Celui-ci vint sur le bord recevoir le lingam
de son gourou, et rentra dans l’étang. Quand
il eut de l’eau jusqu’au cou, il laissa tomber,
comme par accident, le lingam qu’il tenait entre
ses mains, et se tournant vers le djangouma, il
s’écria avec l’apparence d’une vive émotion : Ah
seigneur ! ah seigneur gourou ! quel autre malheur !

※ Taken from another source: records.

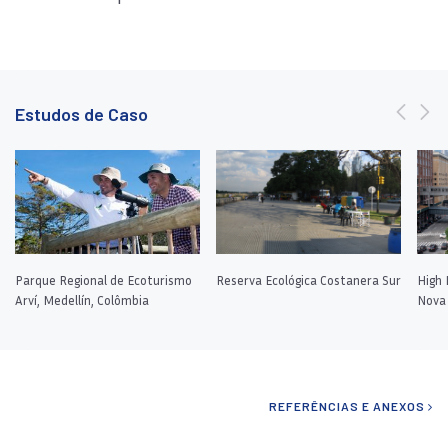
Estudos de Caso
Parque Regional de Ecoturismo
Reserva Ecológica Costanera Sur
High 
Arví, Medellín, Colômbia
Nova
REFERÊNCIAS E ANEXOS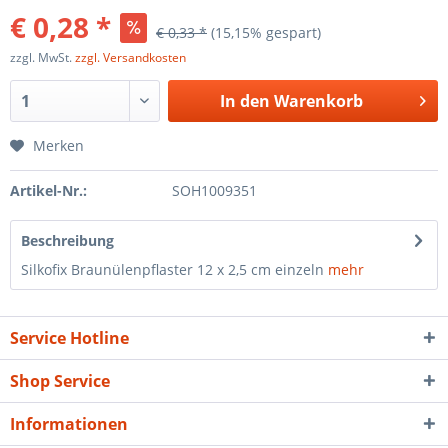
€ 0,28 *
€ 0,33 *
(15,15% gespart)
zzgl. MwSt.
zzgl. Versandkosten
In den
Warenkorb
Merken
Artikel-Nr.:
SOH1009351
Beschreibung
Silkofix Braunülenpflaster 12 x 2,5 cm einzeln
mehr
Service Hotline
Shop Service
Informationen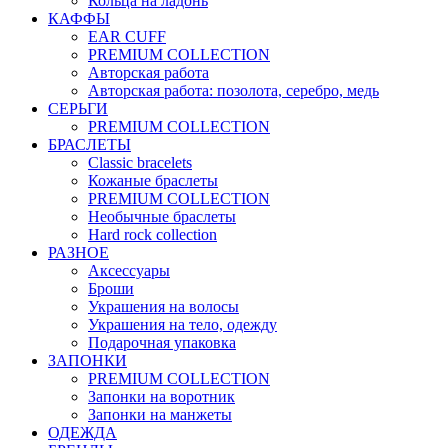
Кольца на ладонь
КАФФЫ
EAR CUFF
PREMIUM COLLECTION
Авторская работа
Авторская работа: позолота, серебро, медь
СЕРЬГИ
PREMIUM COLLECTION
БРАСЛЕТЫ
Classic bracelets
Кожаные браслеты
PREMIUM COLLECTION
Необычные браслеты
Hard rock collection
РАЗНОЕ
Аксессуары
Броши
Украшения на волосы
Украшения на тело, одежду
Подарочная упаковка
ЗАПОНКИ
PREMIUM COLLECTION
Запонки на воротник
Запонки на манжеты
ОДЕЖДА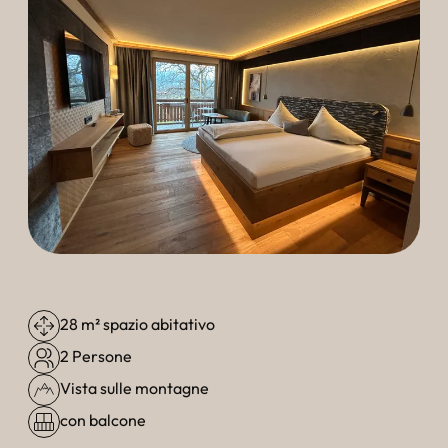
----
28 m² spazio abitativo
2 Persone
Vista sulle montagne
con balcone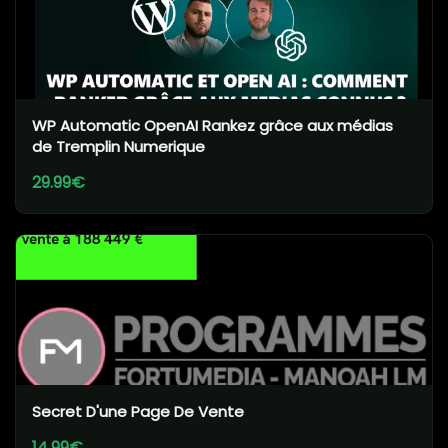
WP Automatic OpenAI Rankez grâce aux médias
de Tremplin Numerique
29.99€
Secret D'une Page De Vente
14.99€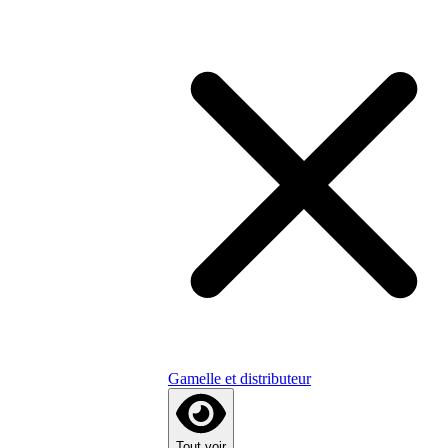
Gamelle et distributeur
Tout voir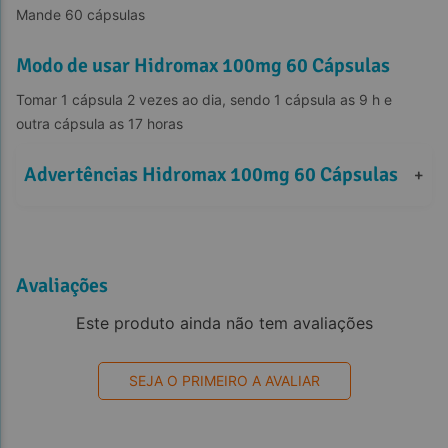
Mande 60 cápsulas
Modo de usar Hidromax 100mg 60 Cápsulas
Tomar 1 cápsula 2 vezes ao dia, sendo 1 cápsula as 9 h e 
outra cápsula as 17 horas
Advertências Hidromax 100mg 60 Cápsulas
+
Avaliações
Este produto ainda não tem avaliações
SEJA O PRIMEIRO A AVALIAR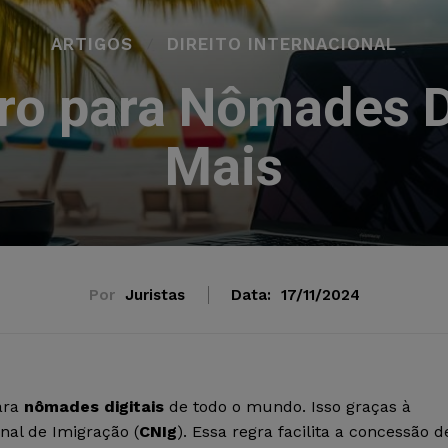
ARTIGOS
DIREITO INTERNACIONAL
iro para Nômades D
Mais
Por
Juristas
Data:
17/11/2024
ara
nômades digitais
de todo o mundo. Isso graças à
al de Imigração (
CNIg
). Essa regra facilita a concessão d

quel grand malheur ! votre lingam est
aussi perdu, il vient de m’échapper des mains
et il est tombé au fond de l’étang. Quel événement
cruel ! que je plains votre destinée ! car
pour moi, si ce n’était l’attachement que je vous
porte, cet accident, tout déplorable qu’il est,
je devrais le bénir, puisqu’il va me devenir une
source de bonheur en me procurant le précieux
avantage de mourir en compagnie avec mon gourou,
mon guide spirituel. Oui, seigneur gourou,
nous mourrons ensemble, puisque nous avons
perdu l’un et l’autre notre lingam ; je mourrai
avec vous et à vos pieds, et j’espère que vous
voudrez bien me conduire à votre suite au paradis
du Dieu Siva. En disant ces mots, le disciple
s’approcha du djangouma, qui, pâle et tremblant, n’avait pas la force de prononcer une
seule parole ; il se prosterna devant lui et lui
saisit les pieds, lui jurant qu’il ne le lâcherait
pas, et qu’il voulait mourir avec lui.
Le gourou ne reprit ses sens que pour accabler
d’injures et de malédictions son malin disciple.
Cependant, après avoir déchargé sa bile,
voyant qu’il n’y avait pas d’autre moyen de
se tirer d’affaire que de se noyer avec son disciple
ou d’absoudre ce dernier, il changea
bientôt de langage, et le regardant d’un air
plus calme : Après tout, lui dit-il, est-ce donc
un si grand malheur que de perdre une petite
pierre ? Car, tout bien considéré, le lingam
n’est autre chose qu’une pierre ; et en faisant
chacun la dépense de deux liards, nous pourrons
nous en procurer un autre semblable à
celui que nous avons perdu. Lâche-moi donc
les pieds ; lève-toi et suis-moi à mon mata où
j’ai plusieurs lingams de rechange. Nous en
prendrons chacun un, sans qu’il soit nécessaire
de perdre la vie pour réparer la perte que nous
avons faite.
FIN DU CONTE QUATRIÈME.
↑On sait que le lingam est une idole infâme représentant les parties sexuelles, à laquelle les Indiens, et sur-tout ceux de la secte de Siva, offrent des sacrifices.